Hauptberuflich in der Schweiz als wissenschaftliche Mitarbeiterin im Bereich künstliche Intelligenz zur Analyse von Biomedizindaten tätig, hat die Schokoladeliebhaberin in den letzten beiden Jahren als Start-up 10.000 Pralinen in Kooperation mit Confiseur Uwe Dengel produziert. In die Steirerkugel – eine Edel-Schokoladenkugel, gefüllt mit gerösteten Kürbiskernen und deren steirischem Kürbiskernöl g.g.A. – kommt nur Kernöl von Andreas und Karin Kainz aus Wolkerstorfers Heimat Wundschuh bei Graz. Derzeit betreibt sie ihr Unternehmen »Gloria Pralinen« parallel zu ihrem Doktorat, doch das dürfte sich bald ändern. Die Steirerkugel soll ins Rollen kommen. »Mir ist es vor allem wichtig, dass wir Steirer unsere wunderbaren Ressourcen, wie etwa das Kürbiskernöl in der Steirerkugel, weit über die Landesgrenzen hinaus bekannt machen. Derzeit wohne ich in Zürich und von gutem Kernöl haben die hier noch nichts gehört.«

Exotisch geht’s in der »Ölmühle Labugger« zu – hier wird das grüne Gold in Form kleiner, flüssig gefüllter Perlen mit nussigem Geschmack schlichtweg zu Kernöl-Kaviar.

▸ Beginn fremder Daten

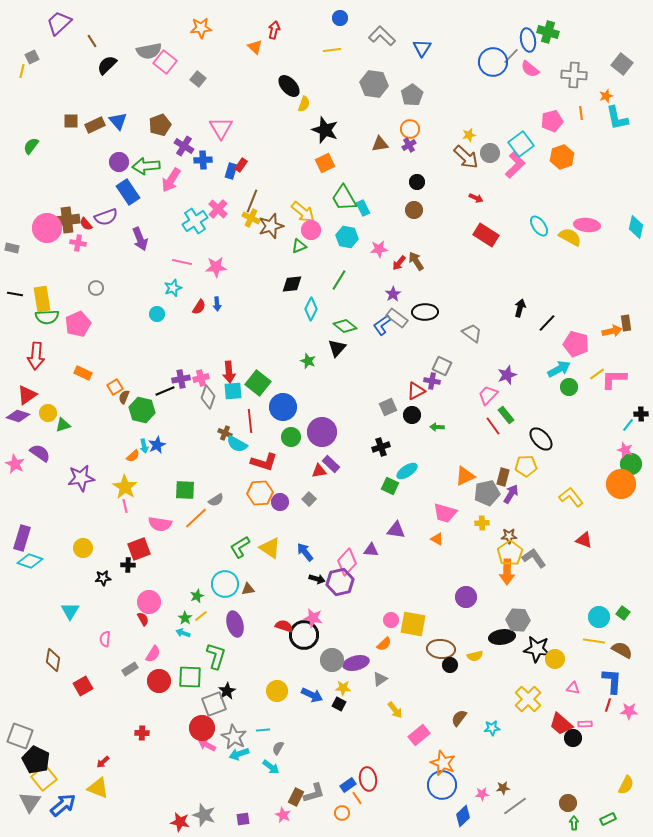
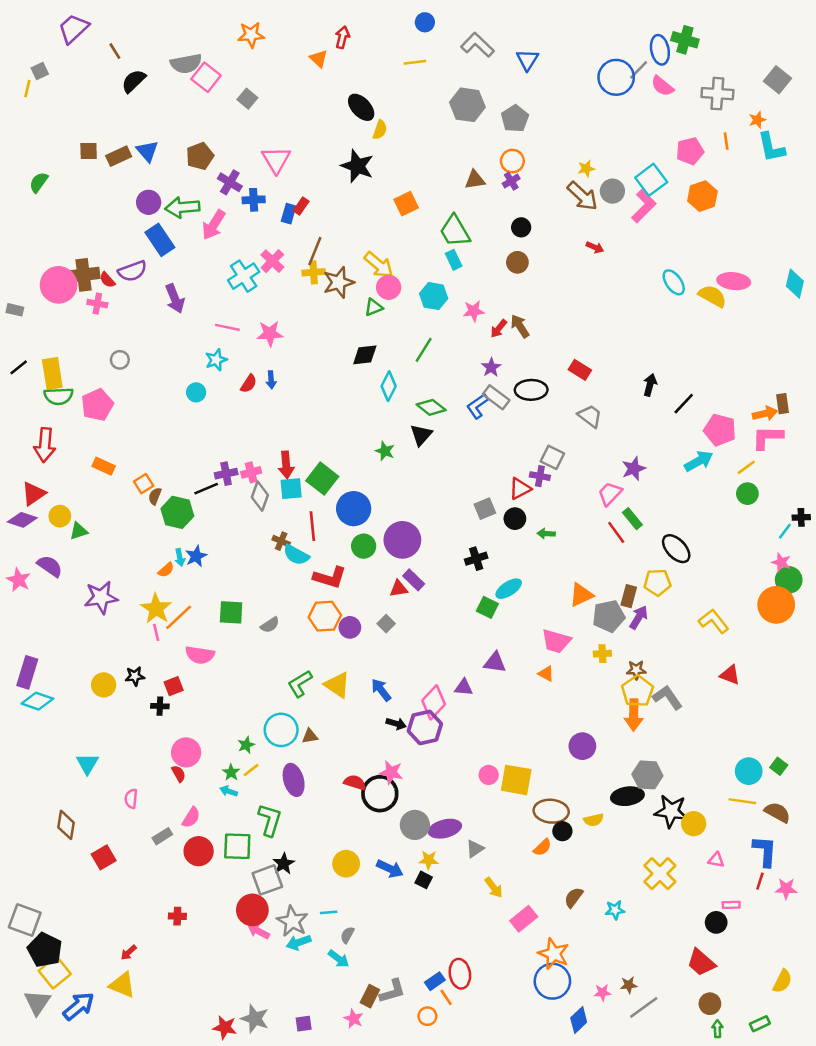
black star: (325, 130) -> (357, 166), moved
green trapezoid: (344, 198) -> (455, 231), moved
yellow cross: (251, 218) -> (314, 272), turned -30
red rectangle: (486, 235) -> (580, 370), moved, size x0.7
black line: (15, 294) -> (19, 367), turned -49
pink L-shape: (614, 379) -> (767, 437), moved
green circle: (569, 387) -> (747, 494), moved
orange line: (196, 518) -> (179, 617), moved
red square: (139, 549) -> (174, 686), size x0.7
black star: (103, 578) -> (135, 676), moved
orange semicircle: (384, 644) -> (542, 847), moved
red trapezoid: (561, 724) -> (701, 962), moved

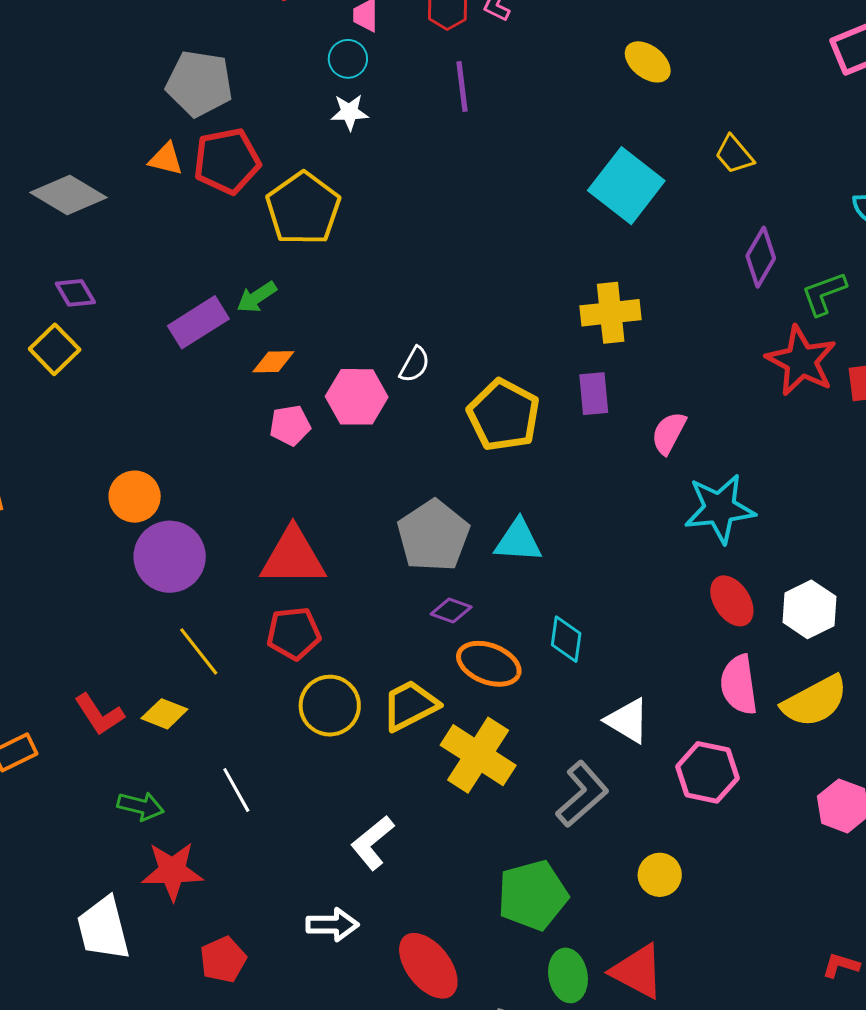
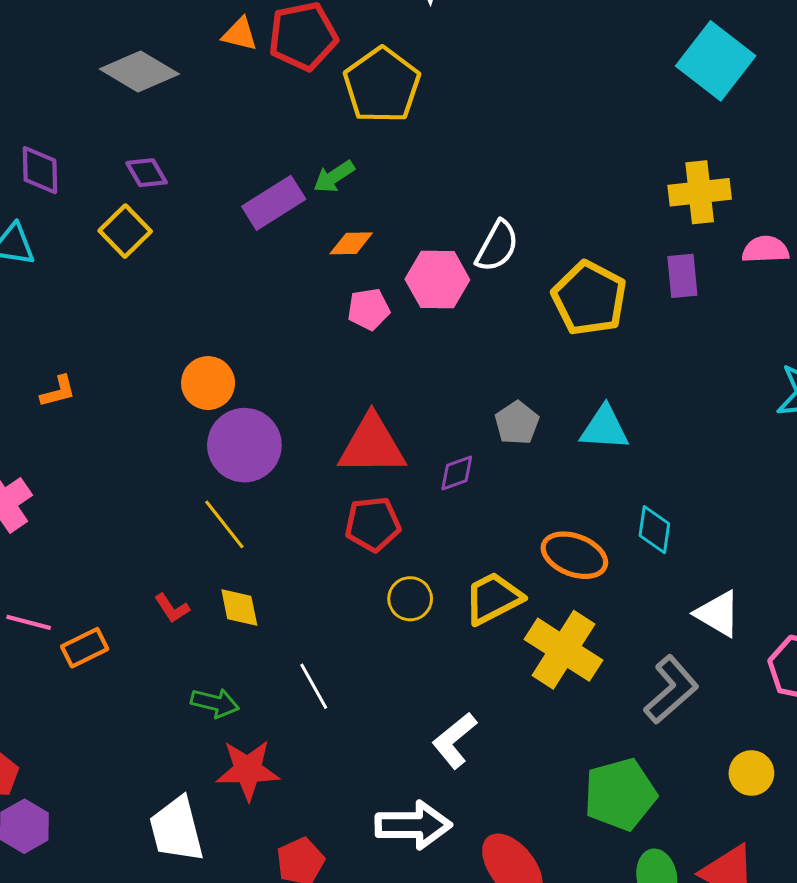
white semicircle: (415, 365) -> (497, 246), size x1.4
pink semicircle: (669, 433) -> (765, 249), moved, turned 60
gray pentagon: (433, 536) -> (517, 423), size x0.6
purple diamond: (451, 610) -> (457, 473), moved, turned -39
yellow line: (199, 651) -> (224, 524), moved
yellow circle: (330, 706) -> (410, 599), size x0.7
red L-shape: (99, 714) -> (172, 608), size x0.7
yellow diamond: (164, 714) -> (239, 608), turned 57
white arrow: (332, 925) -> (413, 825), size x1.4

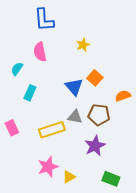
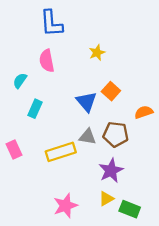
pink star: (48, 167) -> (65, 206), moved
yellow triangle: (69, 177) -> (106, 199), moved

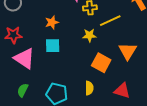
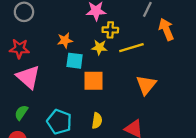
yellow star: (89, 35) -> (99, 47), moved
cyan square: (53, 46) -> (75, 61), moved
orange square: (101, 63) -> (93, 81), moved, turned -36

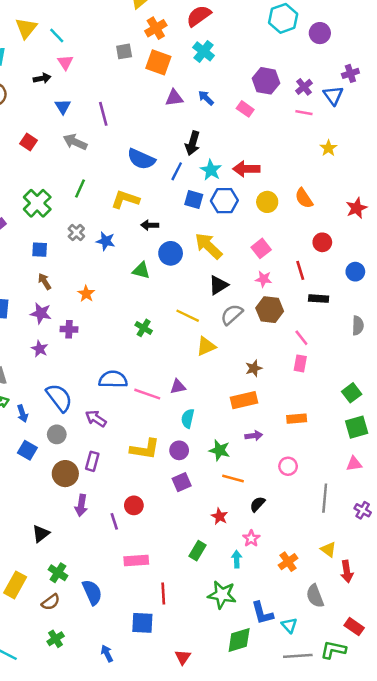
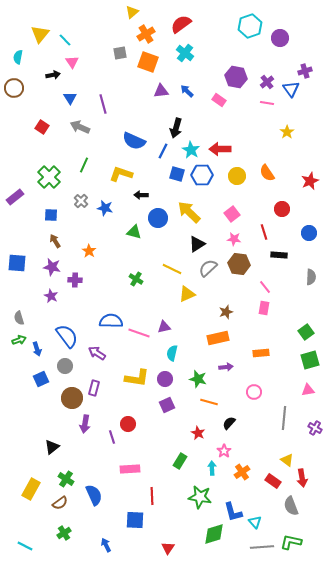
blue square: (27, 450) -> (41, 379), turned 35
orange cross: (288, 562) -> (242, 472), moved
gray semicircle: (315, 596) -> (291, 506), moved
red rectangle: (354, 627) -> (273, 481), moved

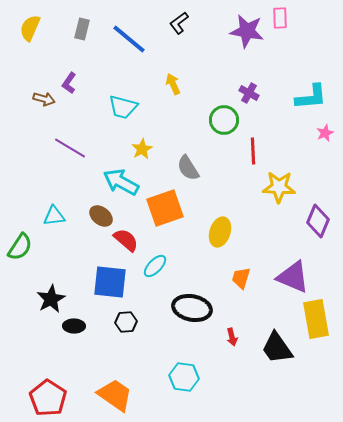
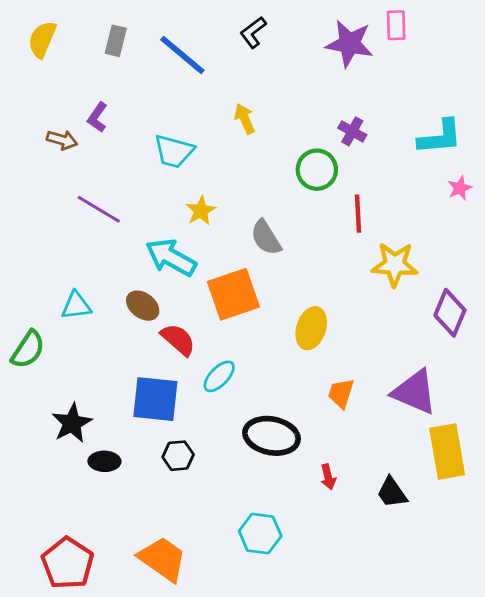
black trapezoid: (277, 348) -> (392, 492), size x0.7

Der Grazer Weltenbummler Robert Horvath setzt noch eines drauf und hat aus Kernöl Hochprozentiges kreiert. Sein klares Destillat erinnert in der Nase tatsächlich an Salat mit Kernöl. Für noch mehr steirisch-grünen Military-Sprenkel auf weißen Hemden und Blusen schaut man am besten im Kernölmuseum in Heimschuh vorbei oder kehrt bei einem der 24 Ölspur-Wirte ein. Und spätestens beim traditionellen »Tag der offenen Kernölpressen« brennt sich der frische Kürbiskernduft ohnedies in die Seele ein.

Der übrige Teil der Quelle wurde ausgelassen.